* [Problem description] Lines that include "solid" make up the answer; copy all of them from the data below.

BEGIN Data to examine

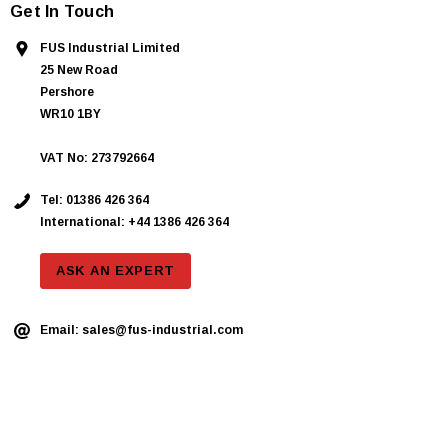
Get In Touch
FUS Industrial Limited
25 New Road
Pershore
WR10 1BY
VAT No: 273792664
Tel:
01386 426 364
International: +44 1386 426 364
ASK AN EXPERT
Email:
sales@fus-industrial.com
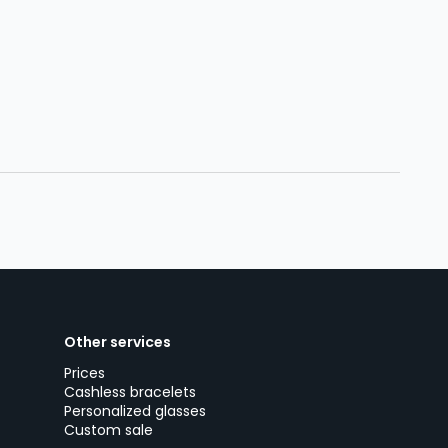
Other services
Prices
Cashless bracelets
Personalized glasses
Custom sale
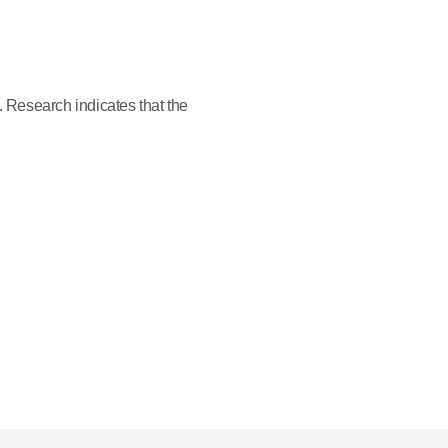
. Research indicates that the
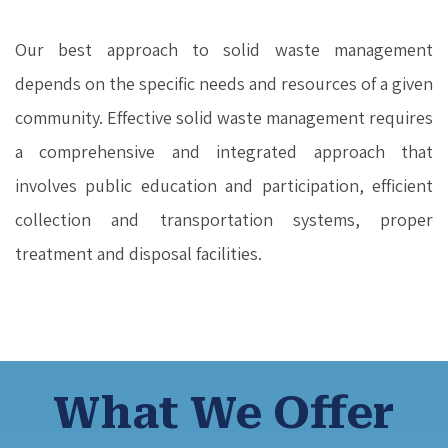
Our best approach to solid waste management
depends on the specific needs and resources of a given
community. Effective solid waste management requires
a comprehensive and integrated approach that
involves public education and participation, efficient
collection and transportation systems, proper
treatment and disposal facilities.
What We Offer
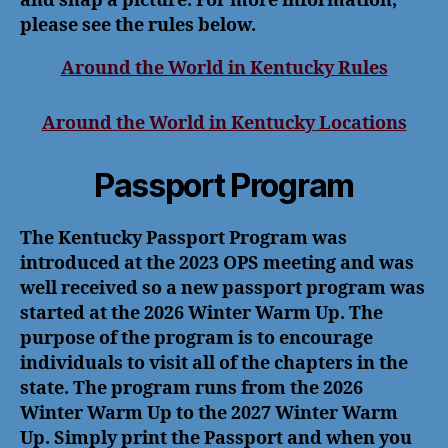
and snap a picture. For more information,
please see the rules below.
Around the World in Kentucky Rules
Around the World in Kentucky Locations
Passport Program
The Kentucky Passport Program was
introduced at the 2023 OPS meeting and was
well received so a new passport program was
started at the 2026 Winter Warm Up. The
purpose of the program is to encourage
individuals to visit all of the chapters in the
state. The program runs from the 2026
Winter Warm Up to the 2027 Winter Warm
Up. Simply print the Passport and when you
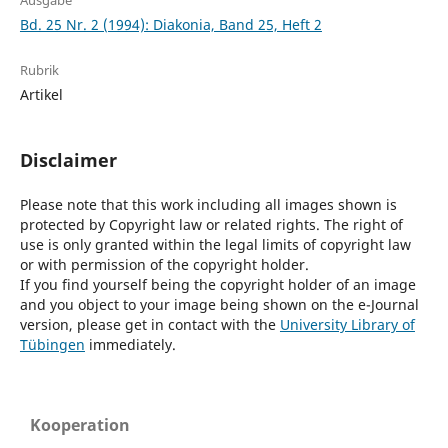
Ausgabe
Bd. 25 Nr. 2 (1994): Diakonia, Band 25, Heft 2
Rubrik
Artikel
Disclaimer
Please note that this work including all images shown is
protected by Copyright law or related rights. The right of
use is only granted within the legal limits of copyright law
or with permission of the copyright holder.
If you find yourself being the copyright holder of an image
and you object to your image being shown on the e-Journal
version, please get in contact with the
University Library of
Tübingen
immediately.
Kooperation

END Data to examine

* [Your solution]
Our best approach to solid waste management
community. Effective solid waste management requires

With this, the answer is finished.